# Battery Powered Rotisserie Motor



## Sickie Ickie (Jun 20, 2006)

http://www.accentshopping.com/product.asp?PN=Durable_Battery_Rotisserie_Motor&MN=Modern_Home_Products&TN=Grill_Accessories&P_ID=150351&strReturnUrl=/search.asp>>>numPage=

What do ya think?

PS can somebody fix the link above so it's clickable?


----------



## Devils Chariot (May 23, 2007)

*fixed!*

should work now..

motor


----------



## TwistedDementia (May 2, 2007)

http://www.accentshopping.com/search.asp?strSQ=rotiss&search=Search

Here you go SI.


----------



## slightlymad (May 25, 2006)

Wht Not shouldnt be any different than any other rotissory battery life depentdent on amount of resistance ofcourse.
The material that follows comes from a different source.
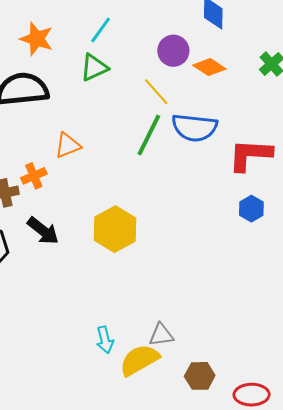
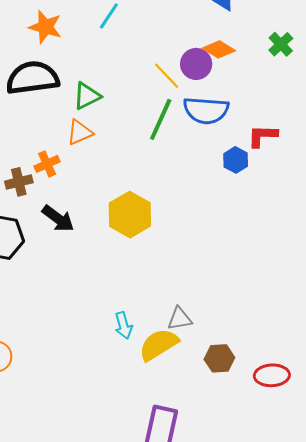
purple circle: (173, 51) -> (196, 64), moved
green triangle: (94, 67) -> (87, 96), moved
red L-shape: (250, 155) -> (262, 136), size x0.7
blue hexagon: (251, 209) -> (236, 160), moved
The real question would be what would it take to hack in a motion sensor.


----------



## Sickie Ickie (Jun 20, 2006)

Thanks for the links, guys!



slightlymad said:


> Wht Not shouldnt be any different than any other rotissory battery life depentdent on amount of resistance ofcourse. The real question would be what would it take to hack in a motion sensor.


Sounds like a job for (insert hero music here) Otaku!


----------